Chris O'Sullivan

Personal information
- Full name: Christopher Mark O'Sullivan
- Born: 23 September 1959 (age 66) Canberra, A.C.T, Australia

Playing information
- Position: Five-eighth
Club
| Years | Team | Pld | T | G | FG | P |
| 1982–92 | Canberra Raiders | 202 | 63 | 13 | 10 | 276 |
| 1988–89 | Oldham | 22 | 5 | 1 | 4 | 26 |
| 1990–91 | Warrington | 28 | 3 | 0 | 2 | 14 |
| 1991–92 | Swinton | 11 | 1 | 0 | 1 | 5 |
|  | Total | 263 | 72 | 14 | 17 | 321 |

Coaching information
Club
| Years | Team | Gms | W | D | L | W% |
| 1991 | Swinton | 11 | 2 | 0 | 9 | 18 |
- Source:

= Chris O'Sullivan (rugby league) =

Australian RL coach and former rugby league footballer

Chris O'Sullivan (born 23 September 1959) is an Australian former professional rugby league footballer who played in the 1980s and 1990s, and coached in the 1990s. O'Sullivan played for the Canberra Raiders (winning the 1989 and 1990 Grand Finals). O'Sullivan's position of choice was .

==Playing career==
===Juniors===
O'Sullivan played juniors for both North Canberra and East Canberra before being graded with Lakes United at age 17. O'Sullivan then joined the Canberra Gallopers, a team formed by his father and supported by the Canberra Racing Club.
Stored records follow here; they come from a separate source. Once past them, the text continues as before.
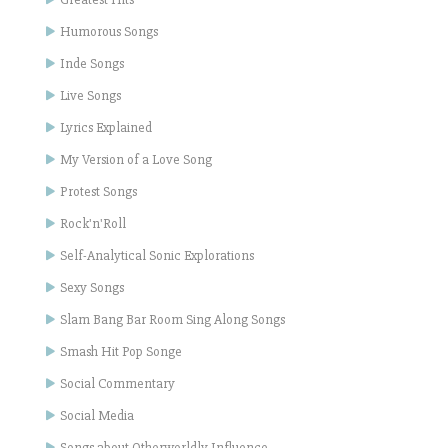
Humorous Songs
Inde Songs
Live Songs
Lyrics Explained
My Version of a Love Song
Protest Songs
Rock'n'Roll
Self-Analytical Sonic Explorations
Sexy Songs
Slam Bang Bar Room Sing Along Songs
Smash Hit Pop Songe
Social Commentary
Social Media
Songs about Otherworldly Influence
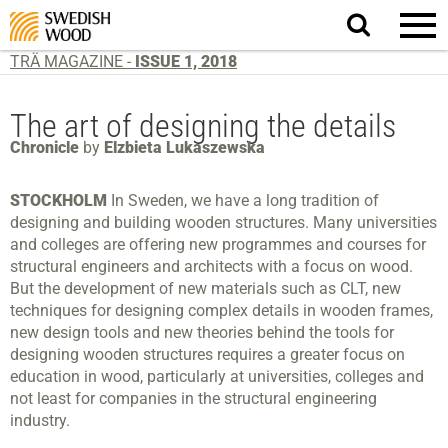
Search
website.
TRÄ MAGAZINE -
ISSUE 1, 2018
The art of designing the details
Chronicle
by
Elzbieta Lukaszewska
STOCKHOLM
In Sweden, we have a long tradition of
designing and building wooden structures. Many universities
and colleges are offering new programmes and courses for
structural engineers and architects with a focus on wood.
But the development of new materials such as CLT, new
techniques for designing complex details in wooden frames,
new design tools and new theories behind the tools for
designing wooden structures requires a greater focus on
education in wood, particularly at universities, colleges and
not least for companies in the structural engineering
industry.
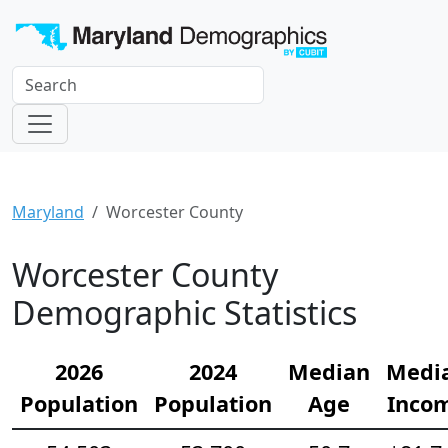
Maryland
Worcester County
Worcester County
Demographic Statistics
2026
2024
Median
Medi
Population
Population
Age
Inco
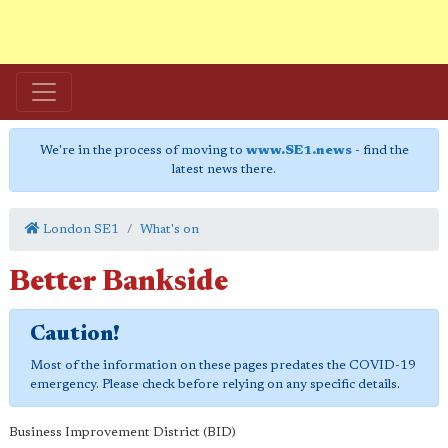
We're in the process of moving to
www.SE1.news
- find the
latest news there.
London SE1
What's on
Better Bankside
Caution!
Most of the information on these pages predates the COVID-19
emergency. Please check before relying on any specific details.
Business Improvement District (BID)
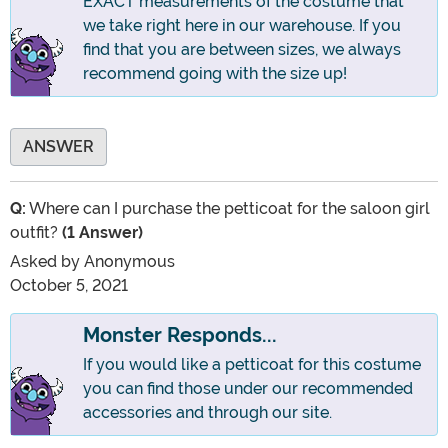
EXACT measurements of the costume that
we take right here in our warehouse. If you
find that you are between sizes, we always
recommend going with the size up!
ANSWER
Q:
Where can I purchase the petticoat for the saloon girl
outfit?
(1 Answer)
Asked by
Anonymous
October 5, 2021
Monster Responds...
If you would like a petticoat for this costume
you can find those under our recommended
accessories and through our site.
===Cronulla-Sutherland Sharks===
O'Sullivan trialed with the Cronulla-Sutherland Sharks for the 1981 season, but he was suspended for two matches for a head-high tackle whilst playing in a trial match during the 1981 pre-season and missed being graded by the Cronulla club.

===Canberra Raiders===
O'Sullivan made his first grade début for the Canberra Raiders in the club's inaugural season of 1982. Although he started the season in reserve grade, he finished the year as the Raiders' leading try-scorer with 12 tries.

In 1987, he played in the club's maiden Grand Final appearance against the Manly-Warringah Sea Eagles, he showed his quick thinking when he feigned injury close to the try line before miraculously springing to his feet to back up and score the Raiders' only try in the match. The Raiders were defeated 18-8 in front of 50,201 in what was the last Grand Final played at the Sydney Cricket Ground.

===Oldham RLFC===
O'Sullivan played for English side Oldham in the 1988–89 English season scoring three tries, and kicking four field goals.
===Canberra Raiders 2===
Back in Australia in 1989, O'Sullivan was part of the Raiders' 19-14 Grand Final victory over the Balmain Tigers in which he helped his side's fightback by setting up a dramatic last-minute try by kicking a well placed cross-field bomb on the final tackle in which the Balmain side would fumble, Canberra's Laurie Daley would pick up the loose ball and pass it to the unmarked Canberra John Ferguson who would dart and weave his way infield to score under the posts, sending the Grand Final into extra-time for the first time in history. O'Sullivan also kicked the vital field goal which gave the Raiders a 15-14 lead in extra-time. He traveled with the Raiders to England in the post-season for the 1989 World Club Challenge playing five-eighth in Canberra's 30-18 loss to Widnes at the Old Trafford stadium in Manchester.

More success followed O'Sullivan in 1990. He was a member of the Raiders' team in their successful 18-14 win over the Penrith Panthers in the 1990 Grand Final.

===Warrington===
After the 1990 NSWRL season ended, O'Sullivan once again traveled to England, this time playing for Warrington in the 1990-91 English season scoring three tries.

===Swinton===
O'Sullivan did not take part in the Raiders' 1991 NSWRL season campaign instead choosing to stay in England to play for Swinton in the upcoming 1991-92 English season.

===Canberra Raiders 3===
In 1992, O'Sullivan returned to the Raiders in what was a troubled season in which they only won 10 games. After making only six appearances in the 1992 NSWRL season, O'Sullivan decided to retire at season's end. With 202 appearances, he held the record for most appearances with the Raiders until Steve Walters surpassed him in the 1995 season. O'Sullivan is currently ranked 11th on the Raiders' list for most appearances behind Jason Croker (318), Jarrod Croker (307), Josh Papalii (282), Laurie Daley (244), Jack Wighton (242), Simon Woolford (234), Steve Walters (228), Ruben Wiki, (224), Alan Tongue (220), and Ricky Stuart (203).

==Post playing==
In 2006, O'Sullivan was picked in the Raiders' 25-man "Dream Team" picked in the Canberra Times to commemorate the club's 25th season in 2006.